Oddly, he made the statement in California, where an estimated 250,000
people can legally buy marijuana with a letter of recommendation from
their physician. The drug is used for a variety of illnesses, from
chronic pain to insomnia and depression. There is extensive academic
literature on the medical benefits of marijuana.
Medical opinion, however, conflicts with the congressionally-mandated
job description Kerlikowske inherited when he took up the post. It
says that the director of the Office of National Drug Policy, the
White House group in charge of drug war strategy, must "oppose any
attempt to legalize the use of a substance listed in schedule I of
section 202 of the Controlled Substances Act."
Schedule I of the act, which took force in 1970 during the
administration of Richard Nixon, the president who formally declared
"war on drugs", places marijuana alongside powerfully addictive drugs
such as heroin. The wrong-headed classification matches that of an
international treaty, the 1961 United Nations Single Convention of
Narcotics Drugs. The convention is a major obstacle for signatory
countries that want to legalize drugs.
No country has actually done that. Even the Netherlands, the Mecca of
marijuana aficionados, operates on a system best described as
schizophrenic pragmatism. Amsterdam's "coffee shops" are allowed to
have 500 grammes of marijuana on the premises and sell no more than 5
grammes per person to people over 18. The runners who re-supply the
shops routinely carry more than the legal quantity and violate the
law. So do importers.
While the failure of the drug war and the prohibitionist ideology that
drives it have been analysed in great detail in scores of sober
assessments by academics and government commissions, there have been
few studies of the "how to" of legalization. What, for example, would
happen to the criminal mafias that are now running a violent illicit
business with a turnover estimated at more than $300 billion a year?
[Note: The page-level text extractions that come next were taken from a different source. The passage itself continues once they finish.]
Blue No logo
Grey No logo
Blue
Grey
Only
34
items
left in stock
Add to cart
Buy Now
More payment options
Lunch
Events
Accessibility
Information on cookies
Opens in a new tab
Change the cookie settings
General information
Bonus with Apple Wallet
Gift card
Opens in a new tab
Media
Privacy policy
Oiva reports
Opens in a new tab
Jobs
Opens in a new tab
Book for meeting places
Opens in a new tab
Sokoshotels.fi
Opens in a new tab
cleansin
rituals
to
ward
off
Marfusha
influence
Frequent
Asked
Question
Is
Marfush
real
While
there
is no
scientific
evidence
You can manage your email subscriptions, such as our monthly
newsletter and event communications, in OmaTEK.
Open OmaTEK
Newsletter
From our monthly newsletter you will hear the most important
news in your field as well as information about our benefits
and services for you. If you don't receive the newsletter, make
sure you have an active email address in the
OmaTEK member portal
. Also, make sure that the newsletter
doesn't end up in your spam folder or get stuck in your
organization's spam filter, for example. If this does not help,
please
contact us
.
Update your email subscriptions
Some drug traffickers would switch to other criminal activities and it
is realistic to expect increases in such areas as cyber crime and
extortion, according to Steve Rolles, Head of Research of the
Transform Drug Policy Foundation, a British think tank. "But the big
picture will undoubtedly show a significant net fall in overall
criminal activity in the longer term," he said in an interview.
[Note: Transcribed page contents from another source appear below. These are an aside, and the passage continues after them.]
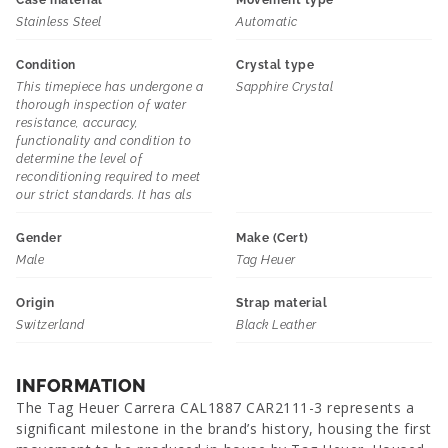
Case material
Movement type
Stainless Steel
Automatic
Condition
Crystal type
This timepiece has undergone a
Sapphire Crystal
thorough inspection of water
resistance, accuracy,
functionality and condition to
determine the level of
reconditioning required to meet
our strict standards. It has als
Gender
Make (Cert)
Male
Tag Heuer
Origin
Strap material
Switzerland
Black Leather
INFORMATION
The Tag Heuer Carrera CAL1887 CAR2111-3 represents a
significant milestone in the brand’s history, housing the first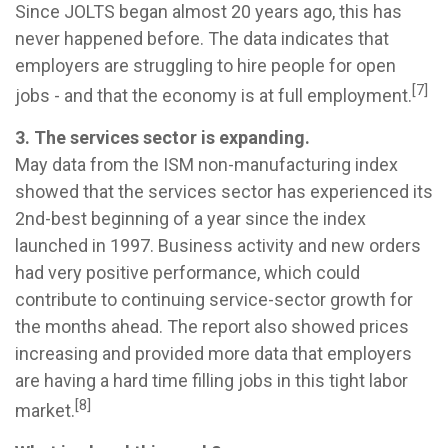
Since JOLTS began almost 20 years ago, this has
never happened before. The data indicates that
employers are struggling to hire people for open
[7]
jobs - and that the economy is at full employment.
3. The services sector is expanding.
May data from the ISM non-manufacturing index
showed that the services sector has experienced its
2nd-best beginning of a year since the index
launched in 1997. Business activity and new orders
had very positive performance, which could
contribute to continuing service-sector growth for
the months ahead. The report also showed prices
increasing and provided more data that employers
are having a hard time filling jobs in this tight labor
[8]
market.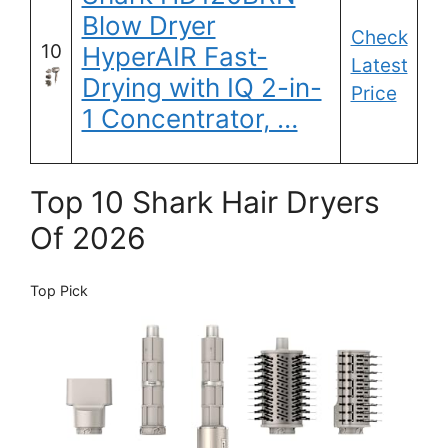
Blow Dryer
Check
10
HyperAIR Fast-
Latest
Drying with IQ 2-in-
Price
1 Concentrator, …
Top 10 Shark Hair Dryers
Of 2026
Top Pick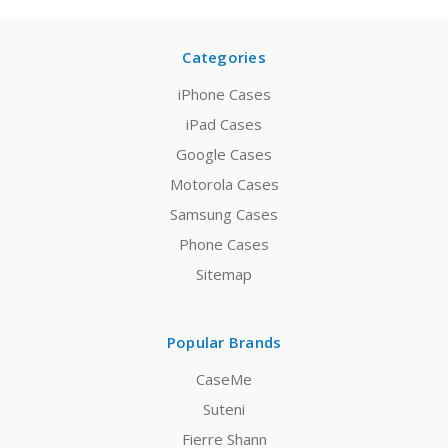
Categories
iPhone Cases
iPad Cases
Google Cases
Motorola Cases
Samsung Cases
Phone Cases
Sitemap
Popular Brands
CaseMe
Suteni
Fierre Shann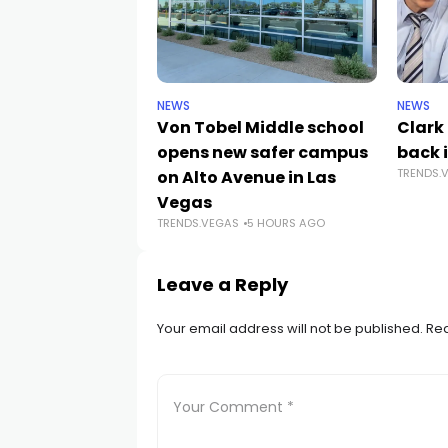
NEWS
NEWS
Von Tobel Middle school
Clark
opens new safer campus
back i
TRENDS.
on Alto Avenue in Las
Vegas
TRENDS.VEGAS
5 HOURS AGO
Leave a Reply
Your email address will not be published.
Req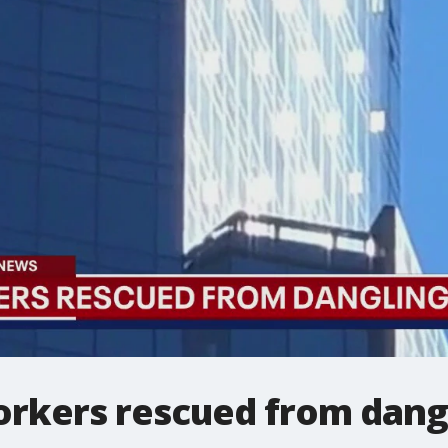
kers rescued from dangl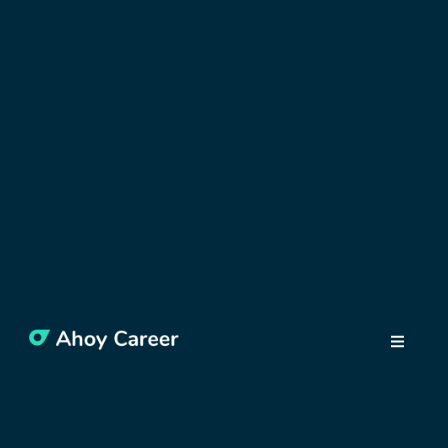
DISCOVER BULGARIA
Why Move to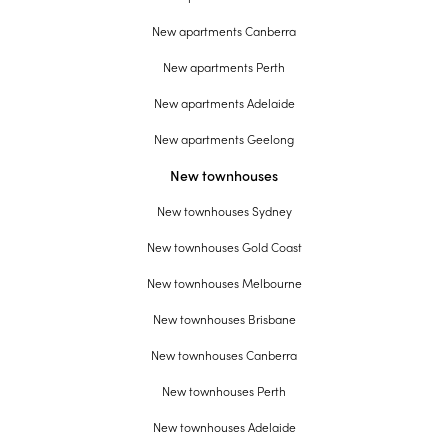
New apartments Canberra
New apartments Perth
New apartments Adelaide
New apartments Geelong
New townhouses
New townhouses Sydney
New townhouses Gold Coast
New townhouses Melbourne
New townhouses Brisbane
New townhouses Canberra
New townhouses Perth
New townhouses Adelaide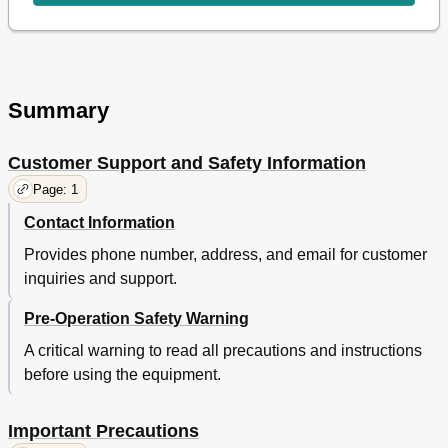
Summary
Customer Support and Safety Information
Page: 1
Contact Information
Provides phone number, address, and email for customer
inquiries and support.
Pre-Operation Safety Warning
A critical warning to read all precautions and instructions
before using the equipment.
Important Precautions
"Getting rid of illegal drug markets is about reducing opportunities
for crime."
Rolles is author of the optimistically titled "After the war on drugs:
Blueprint for Regulation," a book scheduled for publication in
November and meant to kickstart a debate on what he sees as something
of a blank slate the specifics of regulation for currently illegal
drugs.
On a global scale, nothing much can happen unless there are changes in
the world's largest and most lucrative market for drugs, the United
States. If they happen, they won't happen fast. "I see this as a
multi-generational effort, with incremental changes," said Nadelmann,
who has been involved in drug policy since he taught at Princeton
University in the late 1980s. "But for the first time, I feel I have
the wind in my back and not in my face."